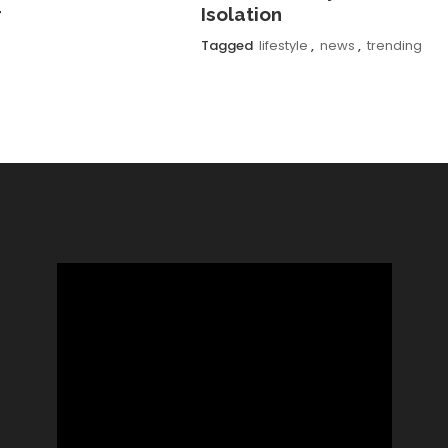
r
Isolation
Tagged
lifestyle
,
news
,
trending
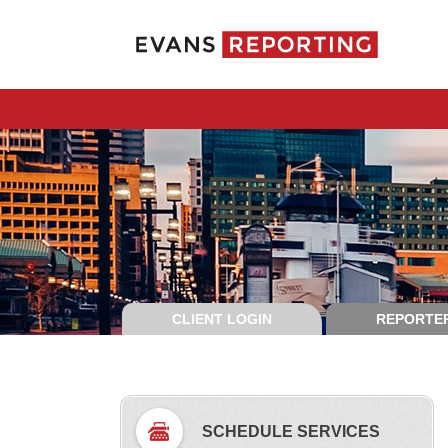
CLIENT LOGIN
REPORTER
SCHEDULE SERVICES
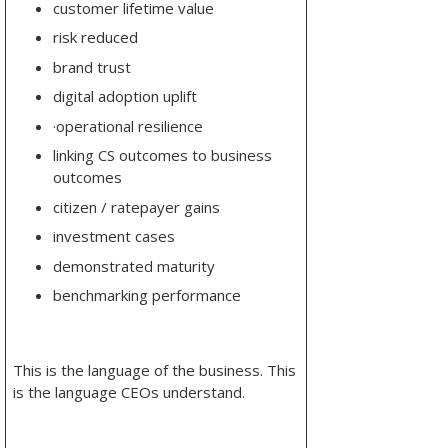
customer lifetime value
risk reduced
brand trust
digital adoption uplift
·
operational resilience
linking CS outcomes to business
outcomes
citizen / ratepayer gains
investment cases
demonstrated maturity
benchmarking performance
This is the language of the business. This
is the language CEOs understand.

- THE PROBLEM -
Every entry above should be returned exactly, with no images included.

- REPLY -
r
Isolation
Tagged
lifestyle
,
news
,
trending
CLIENT LOGIN
REPORTER
SCHEDULE SERVICES
customer lifetime value
risk reduced
brand trust
digital adoption uplift
·
operational resilience
linking CS outcomes to business
outcomes
citizen / ratepayer gains
investment cases
demonstrated maturity
benchmarking performance
This is the language of the business. This
is the language CEOs understand.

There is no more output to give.